New Delhi, Sept. 5: When children want to be Prime Minister, Narendra Modi is safe.
One of the most striking questions at today’s Q&A that followed Modi’s Teachers’ Day speech elicited an equally revealing answer.
“How can I become the PM?” a schoolboy from Imphal asked over a video link.
“Wait for 2024,” the Prime Minister replied, no doubt mindful of the eligibility age of 25. “That means there is no danger to me until then.”
Jokes apart, Modi has often said he would need 10 years to transform India, indicating his confidence about winning in 2019. By 2024 he will be 74, though, just a year short of what he seems to consider the retirement age, at least for others in the BJP.
He continued in the half- serious, half-jocular vein, telling the boy: “India’s democracy is shaped in such a way that if you win over people’s love and belief, any child can reach this position. When you take oath of office as the PM, please invite me to your swearing-in.”
However, if the new demographic constituency the Prime Minister reached out to today could theoretically throw up rivals by 2024, it might also provide voters in 2019.
Modi is keenly aware that some of the first-time voters who backed him last summer, seduced by a social media campaign portraying him as an economic saviour, might become disillusioned by 2019, a BJP source said.

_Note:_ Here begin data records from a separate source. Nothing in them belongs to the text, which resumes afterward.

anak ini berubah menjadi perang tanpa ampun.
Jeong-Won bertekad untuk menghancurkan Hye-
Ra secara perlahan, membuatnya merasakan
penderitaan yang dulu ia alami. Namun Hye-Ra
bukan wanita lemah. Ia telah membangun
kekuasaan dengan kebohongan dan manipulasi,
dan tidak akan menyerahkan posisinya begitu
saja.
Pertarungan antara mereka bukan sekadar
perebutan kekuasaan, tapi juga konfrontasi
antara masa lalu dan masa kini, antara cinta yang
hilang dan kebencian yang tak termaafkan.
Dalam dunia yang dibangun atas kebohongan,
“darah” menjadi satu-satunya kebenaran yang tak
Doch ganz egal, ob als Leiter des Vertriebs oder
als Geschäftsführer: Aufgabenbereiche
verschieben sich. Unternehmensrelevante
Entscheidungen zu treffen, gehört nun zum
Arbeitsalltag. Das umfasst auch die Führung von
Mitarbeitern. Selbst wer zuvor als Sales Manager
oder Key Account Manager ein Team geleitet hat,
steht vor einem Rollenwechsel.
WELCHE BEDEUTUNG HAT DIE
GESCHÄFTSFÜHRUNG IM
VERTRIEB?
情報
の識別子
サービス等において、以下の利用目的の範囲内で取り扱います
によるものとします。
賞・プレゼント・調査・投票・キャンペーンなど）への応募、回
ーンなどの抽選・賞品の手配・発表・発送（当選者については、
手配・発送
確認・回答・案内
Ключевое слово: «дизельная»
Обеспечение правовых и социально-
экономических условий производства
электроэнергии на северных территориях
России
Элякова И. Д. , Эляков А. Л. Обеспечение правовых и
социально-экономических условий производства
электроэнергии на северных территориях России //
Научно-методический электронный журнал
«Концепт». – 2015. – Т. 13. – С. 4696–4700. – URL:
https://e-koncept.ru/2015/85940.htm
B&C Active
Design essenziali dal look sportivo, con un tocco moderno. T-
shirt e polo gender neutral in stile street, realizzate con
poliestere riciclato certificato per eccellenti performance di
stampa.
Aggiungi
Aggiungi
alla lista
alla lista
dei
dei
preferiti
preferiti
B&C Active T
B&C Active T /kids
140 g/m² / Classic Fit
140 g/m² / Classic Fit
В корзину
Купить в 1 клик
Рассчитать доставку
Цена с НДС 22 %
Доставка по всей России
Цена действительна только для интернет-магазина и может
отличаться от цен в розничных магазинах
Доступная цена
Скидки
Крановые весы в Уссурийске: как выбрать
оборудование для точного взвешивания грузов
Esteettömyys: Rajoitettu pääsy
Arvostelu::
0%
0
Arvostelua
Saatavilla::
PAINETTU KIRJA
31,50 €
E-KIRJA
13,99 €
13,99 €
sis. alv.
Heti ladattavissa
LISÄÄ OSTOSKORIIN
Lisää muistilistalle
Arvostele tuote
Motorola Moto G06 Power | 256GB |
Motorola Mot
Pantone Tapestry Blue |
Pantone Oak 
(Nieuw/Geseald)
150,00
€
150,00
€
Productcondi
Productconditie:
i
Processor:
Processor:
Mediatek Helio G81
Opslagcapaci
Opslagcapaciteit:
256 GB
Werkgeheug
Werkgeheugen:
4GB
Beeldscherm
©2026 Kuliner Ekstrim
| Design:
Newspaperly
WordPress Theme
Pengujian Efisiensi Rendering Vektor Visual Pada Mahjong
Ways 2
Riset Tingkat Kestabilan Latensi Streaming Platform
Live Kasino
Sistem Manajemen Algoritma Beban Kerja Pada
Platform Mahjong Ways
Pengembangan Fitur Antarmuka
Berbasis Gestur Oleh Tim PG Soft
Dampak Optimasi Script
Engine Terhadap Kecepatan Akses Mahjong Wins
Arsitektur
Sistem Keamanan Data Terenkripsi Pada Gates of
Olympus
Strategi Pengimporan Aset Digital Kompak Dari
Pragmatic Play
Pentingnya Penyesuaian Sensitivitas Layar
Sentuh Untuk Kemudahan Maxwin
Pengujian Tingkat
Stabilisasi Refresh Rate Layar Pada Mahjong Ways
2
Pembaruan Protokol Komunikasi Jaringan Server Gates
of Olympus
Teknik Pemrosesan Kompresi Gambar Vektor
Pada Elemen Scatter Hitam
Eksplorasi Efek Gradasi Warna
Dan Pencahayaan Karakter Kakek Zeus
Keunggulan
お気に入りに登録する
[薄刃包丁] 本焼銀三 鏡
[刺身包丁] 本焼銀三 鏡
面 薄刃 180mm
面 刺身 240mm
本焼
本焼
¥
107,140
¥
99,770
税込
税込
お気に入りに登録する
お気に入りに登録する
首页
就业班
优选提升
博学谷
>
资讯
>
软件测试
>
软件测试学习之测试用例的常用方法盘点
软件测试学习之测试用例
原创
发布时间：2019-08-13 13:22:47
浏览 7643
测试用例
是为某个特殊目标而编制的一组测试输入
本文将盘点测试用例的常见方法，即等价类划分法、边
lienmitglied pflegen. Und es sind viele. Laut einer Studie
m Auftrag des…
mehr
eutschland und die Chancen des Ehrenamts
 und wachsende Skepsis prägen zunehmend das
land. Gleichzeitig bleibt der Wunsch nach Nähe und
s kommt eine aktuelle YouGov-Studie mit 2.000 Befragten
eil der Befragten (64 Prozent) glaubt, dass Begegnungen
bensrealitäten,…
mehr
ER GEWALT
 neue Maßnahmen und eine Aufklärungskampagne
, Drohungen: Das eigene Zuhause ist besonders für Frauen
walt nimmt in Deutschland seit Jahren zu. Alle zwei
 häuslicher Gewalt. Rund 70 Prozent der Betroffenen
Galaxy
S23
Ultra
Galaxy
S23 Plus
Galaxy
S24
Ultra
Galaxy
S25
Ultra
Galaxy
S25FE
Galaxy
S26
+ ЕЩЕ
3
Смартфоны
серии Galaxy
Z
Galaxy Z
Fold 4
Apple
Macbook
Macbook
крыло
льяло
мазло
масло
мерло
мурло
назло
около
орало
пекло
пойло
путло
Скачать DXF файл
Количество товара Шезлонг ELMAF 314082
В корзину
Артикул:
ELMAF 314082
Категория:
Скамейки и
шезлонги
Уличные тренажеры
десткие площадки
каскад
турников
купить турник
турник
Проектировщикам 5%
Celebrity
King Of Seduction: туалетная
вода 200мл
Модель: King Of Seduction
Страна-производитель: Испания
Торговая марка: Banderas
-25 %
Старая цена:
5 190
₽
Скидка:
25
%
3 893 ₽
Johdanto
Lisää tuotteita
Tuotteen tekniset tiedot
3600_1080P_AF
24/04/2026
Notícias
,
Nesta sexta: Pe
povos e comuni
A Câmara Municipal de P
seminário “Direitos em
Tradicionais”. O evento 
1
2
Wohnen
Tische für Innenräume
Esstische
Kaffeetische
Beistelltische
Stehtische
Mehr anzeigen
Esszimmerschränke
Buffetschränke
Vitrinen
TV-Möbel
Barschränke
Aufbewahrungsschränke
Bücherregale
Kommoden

“So, we need to tap into newer pockets to add to our critical mass,” the source said.
Other sources mentioned another objective: the Sangh-BJP’s long-term agenda to demolish whatever remains of the Nehruvian legacy, in style or substance.
One enduring aspect of Jawaharlal Nehru’s public image is the ease with which he charmed children, earning himself the sobriquet of “Chacha Nehru”. Modi wants to appropriate that space as India’s new uncle.
The wide ambit and coverage that marked today’s event — with schoolchildren linked from Port Blair to Leh, Bhuj to Tinsukia — was aimed at helping Modi spread his appeal, till now confined largely to the county’s north and west.
Students apart, Modi sees the teachers as a potentially dedicated vote bank. His speech reflected this.
“Ask an eminent person in the world to name the two individuals who moulded his or her life, the answer would be ‘my mother’ and ‘my teacher’. Once upon a time, teachers were revered. The village ‘Masterji’ was deified. Things changed slowly,” Modi said.
Later, to a student’s query, he said: “I used to give lectures in schools in the days when I had little work to do. I asked teachers, ‘How many students have you taught?’ Somebody would say ‘500 or 600’. I would ask, ‘Are they married?’ The answer would be, ‘Yes’.”
He continued: “My next question was, ‘How many marriages did you attend?’ The answer would be ‘One’ or ‘Two’. This was unfortunate because a teacher should never be alienated from his students to the extent that he is not called to their marriages.”
Did the Prime Minister see himself as a headmaster, a Delhi student asked. The answer meandered through anecdotes from Modi’s childhood before he came to the point.
“When I was young, I was asked to speak at a Rotary Club. My bio-data was sought,” he said.
“In my bio-data I wrote, ‘Our shastras say, who am I? Nobody knows who he is because one is looking for answers. I have not been able to recognise who I am.’ They read my bio-data out verbatim. Yes, I’m a taskmaster. I work a lot myself; I expect others to be diligent too. I’m not relaxed and I’m very disciplined.”